How To Make A Cup Of Tea

When Using Tea Bags

Boil the kettle. Water is never microwaved, always boiled in a kettle. 

Add teabag to your mug of choice

Add freshly boiled water to the mug

Allow to brew for 3-5 minutes

Remove teabag

Add milk and/or sugar to taste

When Using Loose Leaf Tea

Boil the kettle

Rinse the teapot with hot water to warm it up and then empty

Add loose-leaf tea to the pot

Add freshly boiled water to the pot

Allow to brew from 3-5 minutes

Pour tea into your cup, using a tea strainer to catch the leaves if your teapot doesn’t have one inside.

Add milk and/or sugar to taste. 

The ratio of tea to milk is a personal preference, but tea should make up the bulk of the drink. Most people make tea at home and work using teabags as it is quicker and often cheaper than buying loose-leaf tea.

Everyone has their preferred brand of teabags – popular brands include PG Tips, Taylor’s Yorkshire Tea and Twinings. 

If you are offered a cup of tea in someone’s home or the workplace and say yes, you will almost always get the immediate follow-up question – how do you take it?

This is your invitation to specify how strong you like your tea and if you want milk or sugar.

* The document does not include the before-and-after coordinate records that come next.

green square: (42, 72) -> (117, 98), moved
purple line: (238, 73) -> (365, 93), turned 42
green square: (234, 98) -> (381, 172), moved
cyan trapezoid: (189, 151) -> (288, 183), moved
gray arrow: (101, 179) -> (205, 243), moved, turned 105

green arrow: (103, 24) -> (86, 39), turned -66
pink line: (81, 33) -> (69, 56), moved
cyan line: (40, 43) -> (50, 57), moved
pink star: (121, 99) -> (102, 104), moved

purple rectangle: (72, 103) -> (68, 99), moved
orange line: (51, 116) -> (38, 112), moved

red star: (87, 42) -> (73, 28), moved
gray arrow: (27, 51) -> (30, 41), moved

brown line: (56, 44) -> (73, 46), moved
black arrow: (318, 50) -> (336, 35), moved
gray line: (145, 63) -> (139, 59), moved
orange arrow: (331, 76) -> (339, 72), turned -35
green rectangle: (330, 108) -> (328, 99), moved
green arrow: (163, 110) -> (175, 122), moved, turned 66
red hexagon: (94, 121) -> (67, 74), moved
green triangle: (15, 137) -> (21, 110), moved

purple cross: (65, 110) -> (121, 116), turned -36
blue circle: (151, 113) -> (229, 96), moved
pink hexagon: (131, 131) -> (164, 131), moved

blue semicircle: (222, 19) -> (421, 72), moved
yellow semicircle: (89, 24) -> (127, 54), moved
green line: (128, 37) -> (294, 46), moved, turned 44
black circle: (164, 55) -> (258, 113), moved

My standard answer would be ‘with milk, no sugar’. 

If a person is drinking their tea and wants more, hot water is NEVER added to top it up. You make a fresh cup of tea, not amend the perfectly brewed cup they already have. 

Tea is consumed throughout the day, not just as a morning drink. 

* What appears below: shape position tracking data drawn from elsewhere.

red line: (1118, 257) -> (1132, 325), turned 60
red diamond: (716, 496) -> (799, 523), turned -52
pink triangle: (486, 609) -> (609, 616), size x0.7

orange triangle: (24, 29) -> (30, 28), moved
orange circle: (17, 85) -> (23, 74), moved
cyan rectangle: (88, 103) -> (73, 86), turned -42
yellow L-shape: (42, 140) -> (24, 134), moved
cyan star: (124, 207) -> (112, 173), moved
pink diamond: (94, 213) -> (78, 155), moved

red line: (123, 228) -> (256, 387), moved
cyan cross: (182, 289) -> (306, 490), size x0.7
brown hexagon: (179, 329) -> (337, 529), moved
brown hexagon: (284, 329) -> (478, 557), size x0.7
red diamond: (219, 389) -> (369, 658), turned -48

Ordering Tea In Cafes and Restaurants

Unless you are going out for Afternoon Tea with the associated cakes and sandwiches, ordering tea in a cafe or restaurant will result in an English Breakfast teabag in a cup or mug of hot water. You don’t need to specify ‘hot tea’, the assumption is that you are ordering a hot drink. 

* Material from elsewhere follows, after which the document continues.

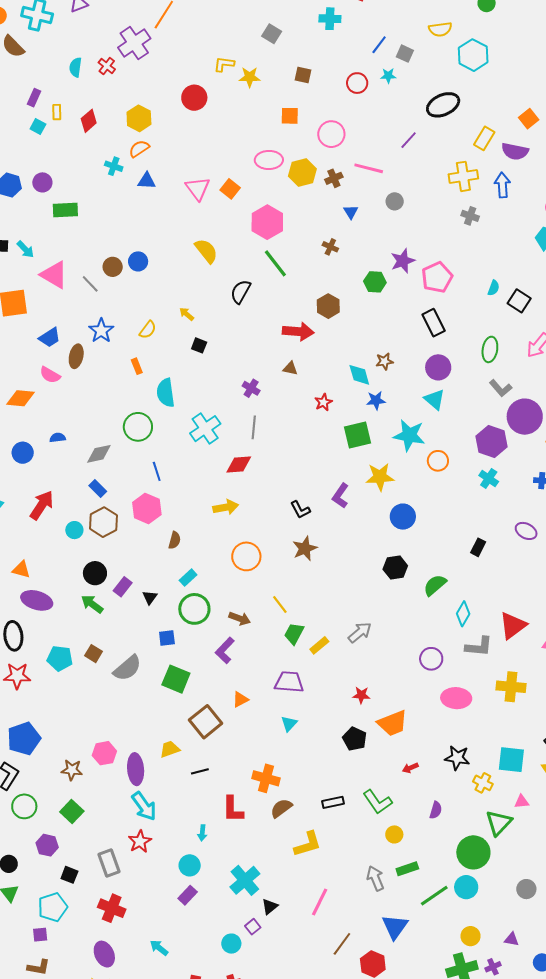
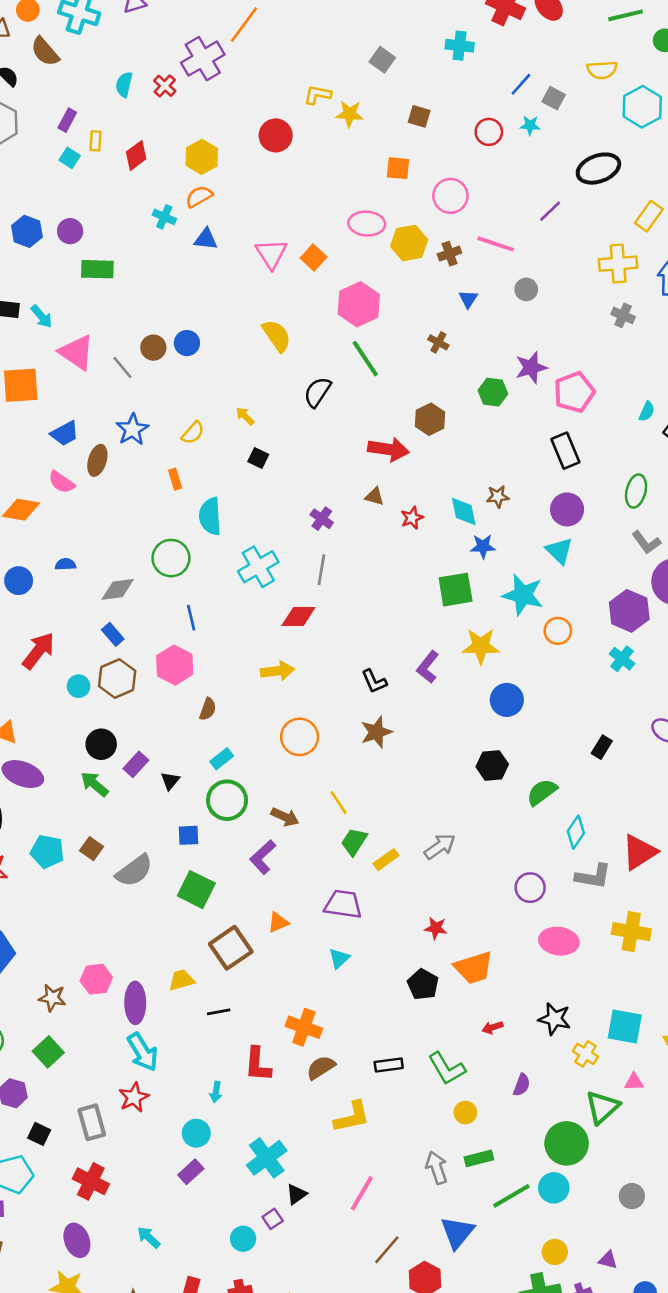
red star: (323, 402) -> (412, 518), moved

If you want iced tea or a herbal or fruit tea you need to order that upfront. Otherwise, you’ll get an English Breakfast tea to which you can then add milk and sugar. 

Iced tea in the UK will generally be a bottle of pre-made Lipton. It’s very rare for people to drink iced tea, so it won’t automatically be available.

If you are having Afternoon Tea in a tearoom or hotel, you will be brought a pot of loose-leaf tea and a strainer to pour the liquid through to catch the tea leaves. A jug of milk and sugar will be on the table for you to add to your cup. 

You might also be given a jug of hot water. This is to be added to the teapot to make more tea, not to top up your cup and weaken the tea in it.

Tea Etiquette and Tips

If you are having Afternoon Tea at a fancy hotel, then there are additional points of etiquette regarding the use of teaspoons and napkins, but as this is more of a tourist activity you won’t be judged harshly. The tips below are for day-to-day casual tea drinking. 

Sticking your little finger out when drinking tea is a no-no. It might have been a common practice once, but these days it will mark you as a non-tea drinker and be considered an affectation.

Don’t slurp your tea – making noises when drinking tea is considered rude.

Just like in pubs where people buy drinks in rounds, in the workplace it is common for people to offer and make tea for everyone in their immediate vicinity and if you partake it is polite to offer to make tea for those people later on.

In homes and workplaces, you might see people dipping a biscuit into their tea before eating it. This shouldn’t be done in formal settings like Afternoon Tea. I never do it, but that’s primarily because I’m not a biscuit fan. It’s not a practice that appeals to me but I also don’t consider it rude for someone else to do it.

And when the British say biscuits, we mean these in the image below. 

It is common and polite, but not a requirement, to offer a cup of tea to a tradesperson doing work in your home, for example, an electrician or plumber. If they ask for a ‘builder’s tea’, they mean a strong cup of tea (that has been brewed for several minutes) with a small amount of milk.

As you can see in my cup of tea, there are some small filmy bits on the top of the mug – this is nothing to be concerned about. It doesn’t mean the tea is bad – some UK areas such as London have ‘hard’ tap water which contains higher levels of calcium carbonate. Compounds in the tea bind to the calcium carbonate and form these bits of oily film. You can ignore them and drink the cup as it is.